Calculations here and here.
Performing operations as described above for the Schwarzschild metric, we would obtain equations analogous to $(1),(2)$,&$(3)$, but the final integrated value obtained is: $z(r)=\sqrt{8M(r-2M)}$. Thus, the time-slice of the Schwarzschild metric is nothing but the quartic surface defined by the equation:
$$x^{2}+y^{2}=\left(\frac{z^{2}}{8M}+2M\right)^{2}\tag{6}$$
which is embedded in a three-dimensional Euclidean space with cartesian coordinates $(x,y,z)$. To see this, consider the following coordinate transformations: $x=rcosϕ,y=rsinϕ$, and $z=√(8M(r-2M))$. Applying these transformations to the three-dimensional Euclidean metric: $ds^2=dx^2+dy^2+dz^2$, we get back the Schwarzschild metric.
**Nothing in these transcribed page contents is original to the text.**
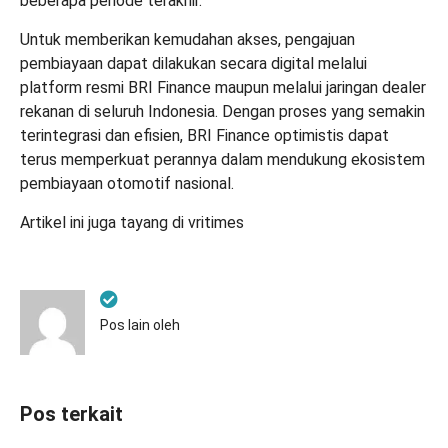
beberapa periode terakhir.
Untuk memberikan kemudahan akses, pengajuan
pembiayaan dapat dilakukan secara digital melalui
platform resmi BRI Finance maupun melalui jaringan dealer
rekanan di seluruh Indonesia. Dengan proses yang semakin
terintegrasi dan efisien, BRI Finance optimistis dapat
terus memperkuat perannya dalam mendukung ekosistem
pembiayaan otomotif nasional.
Artikel ini juga tayang di
vritimes
Pos lain oleh
Pos terkait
Performing a 3D-parametric plots, we get:



Calculations  here and here. The plots seem very similar, and would probably be the exact same if the series expansion $(5)$ wasn't approximated. 
Thus, the Fujitani-Ikeda-Matsumoto embedding does reproduce the Schwarzschild geometry when the latter is embedded in a six-dimensional spacetime using the embedding functions as described in the question. I'm open to any valuable edits and corrections.